Each line in the records below that has the word "μετακινήσεις" should be copied.

[Page-level text extractions]
──────
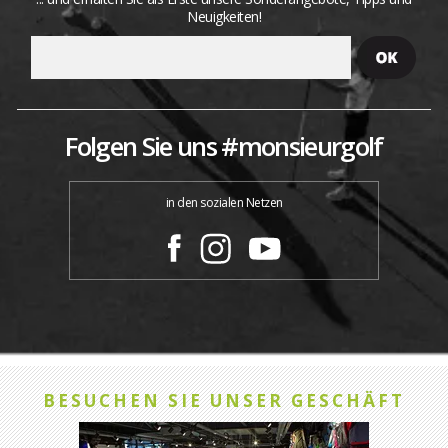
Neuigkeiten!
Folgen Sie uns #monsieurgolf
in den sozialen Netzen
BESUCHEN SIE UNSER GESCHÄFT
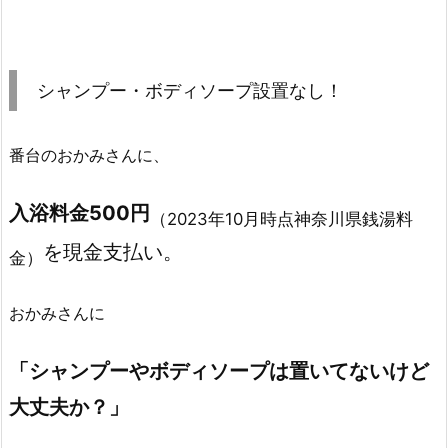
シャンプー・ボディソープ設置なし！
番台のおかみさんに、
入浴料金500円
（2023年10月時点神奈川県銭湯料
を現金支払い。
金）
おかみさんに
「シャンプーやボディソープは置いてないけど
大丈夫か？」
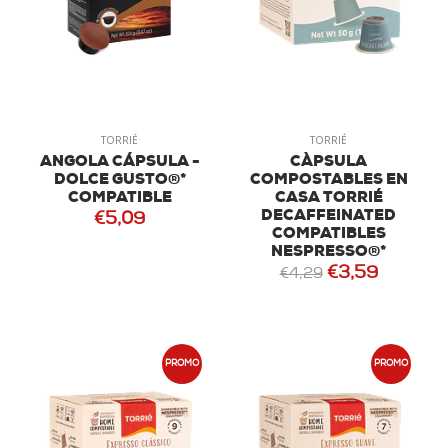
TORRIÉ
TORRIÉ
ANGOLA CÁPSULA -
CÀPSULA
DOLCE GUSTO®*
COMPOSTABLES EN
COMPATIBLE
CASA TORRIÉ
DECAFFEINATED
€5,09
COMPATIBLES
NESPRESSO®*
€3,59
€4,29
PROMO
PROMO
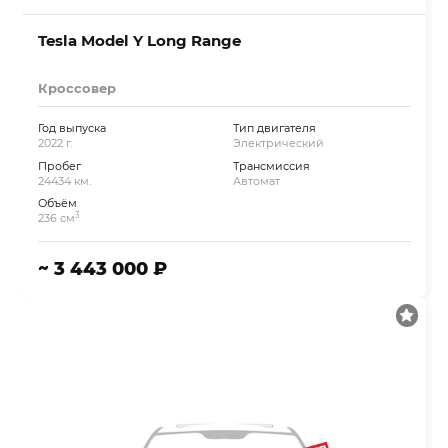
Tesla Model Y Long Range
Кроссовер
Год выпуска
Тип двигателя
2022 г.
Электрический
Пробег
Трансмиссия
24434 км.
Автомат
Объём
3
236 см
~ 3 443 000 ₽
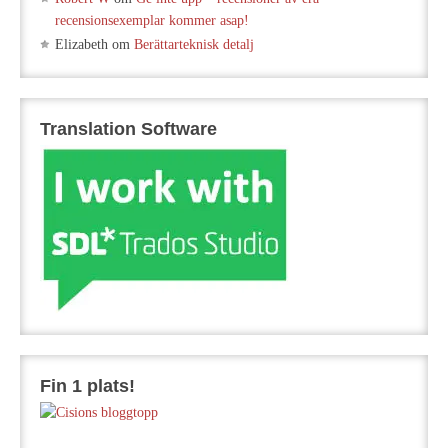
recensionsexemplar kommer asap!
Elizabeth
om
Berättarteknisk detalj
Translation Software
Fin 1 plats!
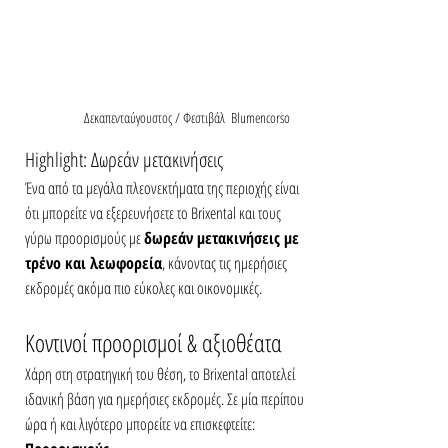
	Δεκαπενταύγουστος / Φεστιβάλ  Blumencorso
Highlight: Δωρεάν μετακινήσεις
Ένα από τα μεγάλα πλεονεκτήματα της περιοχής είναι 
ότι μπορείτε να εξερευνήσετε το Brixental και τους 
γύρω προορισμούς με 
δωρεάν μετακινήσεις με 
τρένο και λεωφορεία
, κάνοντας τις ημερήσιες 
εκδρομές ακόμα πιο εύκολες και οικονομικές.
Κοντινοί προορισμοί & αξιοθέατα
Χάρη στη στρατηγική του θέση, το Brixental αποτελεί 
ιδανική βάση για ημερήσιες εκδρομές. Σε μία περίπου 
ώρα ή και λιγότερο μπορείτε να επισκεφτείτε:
──────
RESPONSE FOR THIS EXERCISE »
Highlight: Δωρεάν μετακινήσεις
δωρεάν μετακινήσεις με 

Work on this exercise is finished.